**RECORDS**
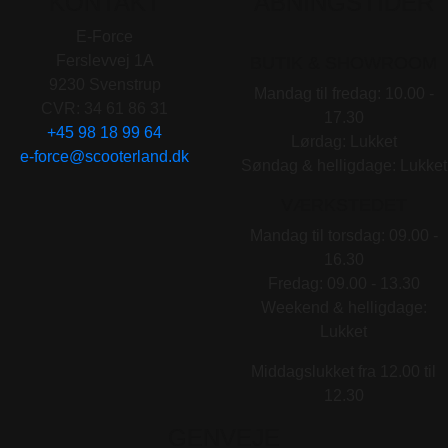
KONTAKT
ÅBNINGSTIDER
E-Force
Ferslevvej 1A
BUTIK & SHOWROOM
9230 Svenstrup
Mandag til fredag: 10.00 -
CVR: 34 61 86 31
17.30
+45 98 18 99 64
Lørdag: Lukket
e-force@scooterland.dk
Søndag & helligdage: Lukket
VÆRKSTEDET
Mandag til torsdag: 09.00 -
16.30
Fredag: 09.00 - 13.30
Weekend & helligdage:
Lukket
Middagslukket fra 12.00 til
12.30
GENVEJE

--

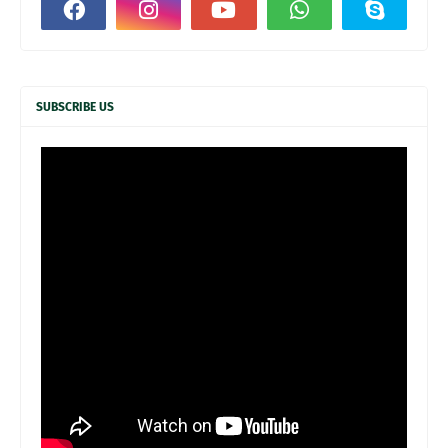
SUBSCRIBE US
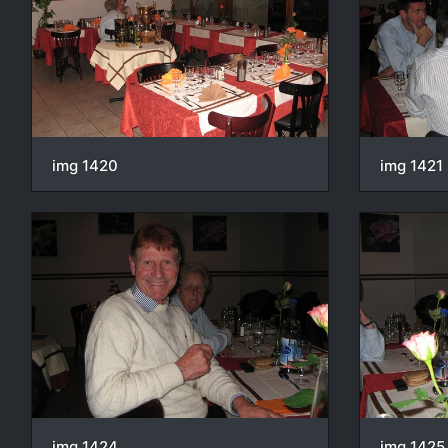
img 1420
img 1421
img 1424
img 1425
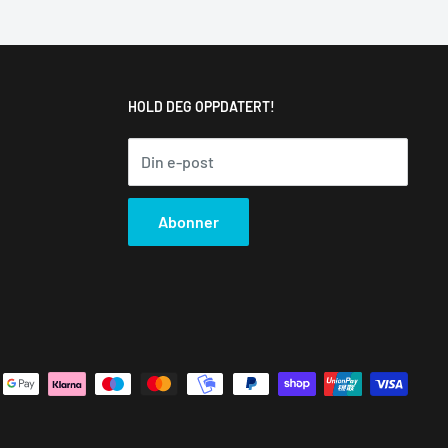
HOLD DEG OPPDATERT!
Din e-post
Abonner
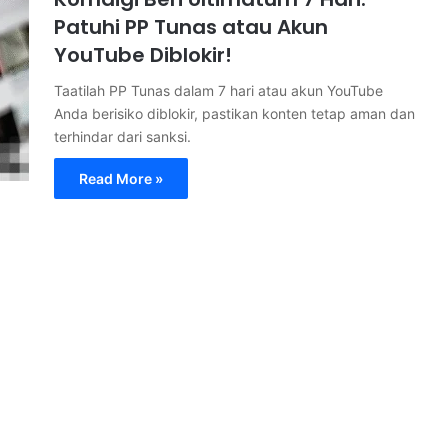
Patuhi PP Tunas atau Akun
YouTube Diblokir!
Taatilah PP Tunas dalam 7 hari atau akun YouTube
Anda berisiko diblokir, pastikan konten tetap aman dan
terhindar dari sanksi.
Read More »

---

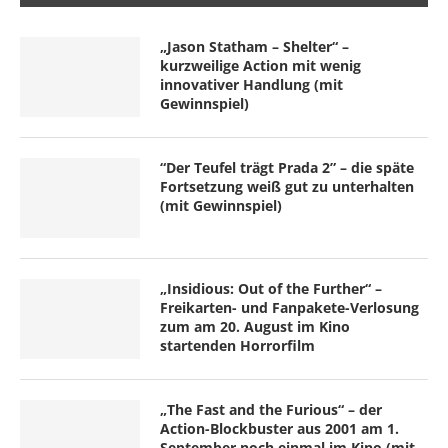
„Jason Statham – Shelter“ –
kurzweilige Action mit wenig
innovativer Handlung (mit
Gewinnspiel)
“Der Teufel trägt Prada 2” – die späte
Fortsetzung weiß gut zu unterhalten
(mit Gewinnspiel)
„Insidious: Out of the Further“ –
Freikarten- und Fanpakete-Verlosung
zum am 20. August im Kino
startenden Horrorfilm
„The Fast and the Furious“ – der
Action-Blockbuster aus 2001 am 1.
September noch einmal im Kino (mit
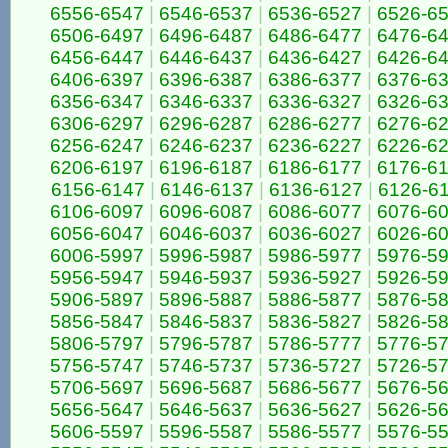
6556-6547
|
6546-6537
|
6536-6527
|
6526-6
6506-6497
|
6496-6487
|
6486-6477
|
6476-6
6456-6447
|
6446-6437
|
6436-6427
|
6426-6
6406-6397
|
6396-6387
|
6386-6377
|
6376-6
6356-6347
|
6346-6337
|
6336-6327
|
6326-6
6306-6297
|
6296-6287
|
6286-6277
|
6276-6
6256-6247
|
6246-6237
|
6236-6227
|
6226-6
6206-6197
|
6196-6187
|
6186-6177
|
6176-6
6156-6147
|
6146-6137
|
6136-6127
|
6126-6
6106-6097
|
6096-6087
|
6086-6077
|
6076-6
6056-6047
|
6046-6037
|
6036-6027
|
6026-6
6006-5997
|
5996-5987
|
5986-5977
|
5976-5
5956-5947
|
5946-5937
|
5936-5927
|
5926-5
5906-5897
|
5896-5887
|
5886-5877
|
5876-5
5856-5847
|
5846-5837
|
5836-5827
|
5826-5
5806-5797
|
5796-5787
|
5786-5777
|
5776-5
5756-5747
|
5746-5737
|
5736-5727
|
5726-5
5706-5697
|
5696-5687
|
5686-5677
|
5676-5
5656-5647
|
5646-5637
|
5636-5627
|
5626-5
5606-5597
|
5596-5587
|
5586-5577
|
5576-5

**TASK PROMPT**
Provide every line from the material that contains the word "Kino".

**ANSWER TO THIS EXERCISE**
zum am 20. August im Kino
September noch einmal im Kino (mit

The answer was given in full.